#### WHAT YOU HAVE TO DO:
From the first record to the last, write out each one exactly.

#### DATA FOR THE TASK:
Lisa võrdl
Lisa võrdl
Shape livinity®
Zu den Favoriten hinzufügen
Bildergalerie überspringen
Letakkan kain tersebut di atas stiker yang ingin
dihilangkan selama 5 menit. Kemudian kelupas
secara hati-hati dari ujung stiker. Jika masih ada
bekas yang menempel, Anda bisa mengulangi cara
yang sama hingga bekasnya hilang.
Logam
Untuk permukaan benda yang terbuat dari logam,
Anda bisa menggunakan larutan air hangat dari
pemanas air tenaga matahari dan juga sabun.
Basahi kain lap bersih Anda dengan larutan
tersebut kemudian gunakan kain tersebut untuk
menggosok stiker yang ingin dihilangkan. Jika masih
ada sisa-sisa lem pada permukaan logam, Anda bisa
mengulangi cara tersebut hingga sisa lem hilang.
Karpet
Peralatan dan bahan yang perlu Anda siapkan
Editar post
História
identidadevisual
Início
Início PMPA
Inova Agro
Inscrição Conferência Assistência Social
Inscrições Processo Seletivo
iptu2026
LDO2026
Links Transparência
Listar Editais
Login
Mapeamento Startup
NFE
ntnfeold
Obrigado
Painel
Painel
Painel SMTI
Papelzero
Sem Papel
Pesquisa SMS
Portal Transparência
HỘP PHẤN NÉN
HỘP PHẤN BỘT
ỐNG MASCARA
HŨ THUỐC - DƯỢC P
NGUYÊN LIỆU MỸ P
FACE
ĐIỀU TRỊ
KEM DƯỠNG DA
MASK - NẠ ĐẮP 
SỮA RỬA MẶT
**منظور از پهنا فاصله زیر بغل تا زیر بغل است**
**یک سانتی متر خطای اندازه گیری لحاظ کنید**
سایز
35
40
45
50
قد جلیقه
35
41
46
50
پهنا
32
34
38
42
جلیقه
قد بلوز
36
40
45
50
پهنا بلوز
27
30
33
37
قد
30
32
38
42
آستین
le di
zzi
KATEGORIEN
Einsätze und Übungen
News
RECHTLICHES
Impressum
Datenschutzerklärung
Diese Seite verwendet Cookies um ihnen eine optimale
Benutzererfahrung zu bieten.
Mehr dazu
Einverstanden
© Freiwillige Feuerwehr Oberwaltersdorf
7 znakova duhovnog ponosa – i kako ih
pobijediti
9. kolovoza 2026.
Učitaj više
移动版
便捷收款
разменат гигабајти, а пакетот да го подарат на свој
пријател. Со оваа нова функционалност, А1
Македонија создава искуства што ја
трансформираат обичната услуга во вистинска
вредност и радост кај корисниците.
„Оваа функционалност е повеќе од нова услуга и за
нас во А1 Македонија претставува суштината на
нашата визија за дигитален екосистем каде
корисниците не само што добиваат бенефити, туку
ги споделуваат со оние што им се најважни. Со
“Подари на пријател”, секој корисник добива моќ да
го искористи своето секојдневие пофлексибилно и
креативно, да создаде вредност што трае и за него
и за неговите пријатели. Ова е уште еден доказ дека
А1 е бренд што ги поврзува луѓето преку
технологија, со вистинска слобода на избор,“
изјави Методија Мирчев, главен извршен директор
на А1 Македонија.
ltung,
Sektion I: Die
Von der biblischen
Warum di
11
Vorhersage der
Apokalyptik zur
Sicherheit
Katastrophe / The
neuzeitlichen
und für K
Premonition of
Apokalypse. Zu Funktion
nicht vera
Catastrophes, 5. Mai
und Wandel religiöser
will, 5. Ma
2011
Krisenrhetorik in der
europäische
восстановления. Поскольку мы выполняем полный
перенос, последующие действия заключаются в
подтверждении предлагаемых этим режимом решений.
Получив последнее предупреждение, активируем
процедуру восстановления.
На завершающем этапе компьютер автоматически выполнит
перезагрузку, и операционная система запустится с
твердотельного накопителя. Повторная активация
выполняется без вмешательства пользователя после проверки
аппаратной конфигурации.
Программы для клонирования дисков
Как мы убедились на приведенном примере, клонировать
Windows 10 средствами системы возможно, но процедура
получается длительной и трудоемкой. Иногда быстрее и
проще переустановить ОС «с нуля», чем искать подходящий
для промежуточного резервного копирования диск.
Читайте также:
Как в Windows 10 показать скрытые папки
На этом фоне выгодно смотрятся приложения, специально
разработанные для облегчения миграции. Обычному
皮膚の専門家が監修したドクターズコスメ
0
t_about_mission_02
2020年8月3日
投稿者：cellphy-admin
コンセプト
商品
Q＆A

#### COMPLETED EXERCISE:
Lisa võrdl
Lisa võrdl
Shape livinity®
Zu den Favoriten hinzufügen
Bildergalerie überspringen
Letakkan kain tersebut di atas stiker yang ingin
dihilangkan selama 5 menit. Kemudian kelupas
secara hati-hati dari ujung stiker. Jika masih ada
bekas yang menempel, Anda bisa mengulangi cara
yang sama hingga bekasnya hilang.
Logam
Untuk permukaan benda yang terbuat dari logam,
Anda bisa menggunakan larutan air hangat dari
pemanas air tenaga matahari dan juga sabun.
Basahi kain lap bersih Anda dengan larutan
tersebut kemudian gunakan kain tersebut untuk
menggosok stiker yang ingin dihilangkan. Jika masih
ada sisa-sisa lem pada permukaan logam, Anda bisa
mengulangi cara tersebut hingga sisa lem hilang.
Karpet
Peralatan dan bahan yang perlu Anda siapkan
Editar post
História
identidadevisual
Início
Início PMPA
Inova Agro
Inscrição Conferência Assistência Social
Inscrições Processo Seletivo
iptu2026
LDO2026
Links Transparência
Listar Editais
Login
Mapeamento Startup
NFE
ntnfeold
Obrigado
Painel
Painel
Painel SMTI
Papelzero
Sem Papel
Pesquisa SMS
Portal Transparência
HỘP PHẤN NÉN
HỘP PHẤN BỘT
ỐNG MASCARA
HŨ THUỐC - DƯỢC P
NGUYÊN LIỆU MỸ P
FACE
ĐIỀU TRỊ
KEM DƯỠNG DA
MASK - NẠ ĐẮP 
SỮA RỬA MẶT
**منظور از پهنا فاصله زیر بغل تا زیر بغل است**
**یک سانتی متر خطای اندازه گیری لحاظ کنید**
سایز
35
40
45
50
قد جلیقه
35
41
46
50
پهنا
32
34
38
42
جلیقه
قد بلوز
36
40
45
50
پهنا بلوز
27
30
33
37
قد
30
32
38
42
آستین
le di
zzi
KATEGORIEN
Einsätze und Übungen
News
RECHTLICHES
Impressum
Datenschutzerklärung
Diese Seite verwendet Cookies um ihnen eine optimale
Benutzererfahrung zu bieten.
Mehr dazu
Einverstanden
© Freiwillige Feuerwehr Oberwaltersdorf
7 znakova duhovnog ponosa – i kako ih
pobijediti
9. kolovoza 2026.
Učitaj više
移动版
便捷收款
разменат гигабајти, а пакетот да го подарат на свој
пријател. Со оваа нова функционалност, А1
Македонија создава искуства што ја
трансформираат обичната услуга во вистинска
вредност и радост кај корисниците.
„Оваа функционалност е повеќе од нова услуга и за
нас во А1 Македонија претставува суштината на
нашата визија за дигитален екосистем каде
корисниците не само што добиваат бенефити, туку
ги споделуваат со оние што им се најважни. Со
“Подари на пријател”, секој корисник добива моќ да
го искористи своето секојдневие пофлексибилно и
креативно, да создаде вредност што трае и за него
и за неговите пријатели. Ова е уште еден доказ дека
А1 е бренд што ги поврзува луѓето преку
технологија, со вистинска слобода на избор,“
изјави Методија Мирчев, главен извршен директор
на А1 Македонија.
ltung,
Sektion I: Die
Von der biblischen
Warum di
11
Vorhersage der
Apokalyptik zur
Sicherheit
Katastrophe / The
neuzeitlichen
und für K
Premonition of
Apokalypse. Zu Funktion
nicht vera
Catastrophes, 5. Mai
und Wandel religiöser
will, 5. Ma
2011
Krisenrhetorik in der
europäische
восстановления. Поскольку мы выполняем полный
перенос, последующие действия заключаются в
подтверждении предлагаемых этим режимом решений.
Получив последнее предупреждение, активируем
процедуру восстановления.
На завершающем этапе компьютер автоматически выполнит
перезагрузку, и операционная система запустится с
твердотельного накопителя. Повторная активация
выполняется без вмешательства пользователя после проверки
аппаратной конфигурации.
Программы для клонирования дисков
Как мы убедились на приведенном примере, клонировать
Windows 10 средствами системы возможно, но процедура
получается длительной и трудоемкой. Иногда быстрее и
проще переустановить ОС «с нуля», чем искать подходящий
для промежуточного резервного копирования диск.
Читайте также:
Как в Windows 10 показать скрытые папки
На этом фоне выгодно смотрятся приложения, специально
разработанные для облегчения миграции. Обычному
皮膚の専門家が監修したドクターズコスメ
0
t_about_mission_02
2020年8月3日
投稿者：cellphy-admin
コンセプト
商品
Q＆A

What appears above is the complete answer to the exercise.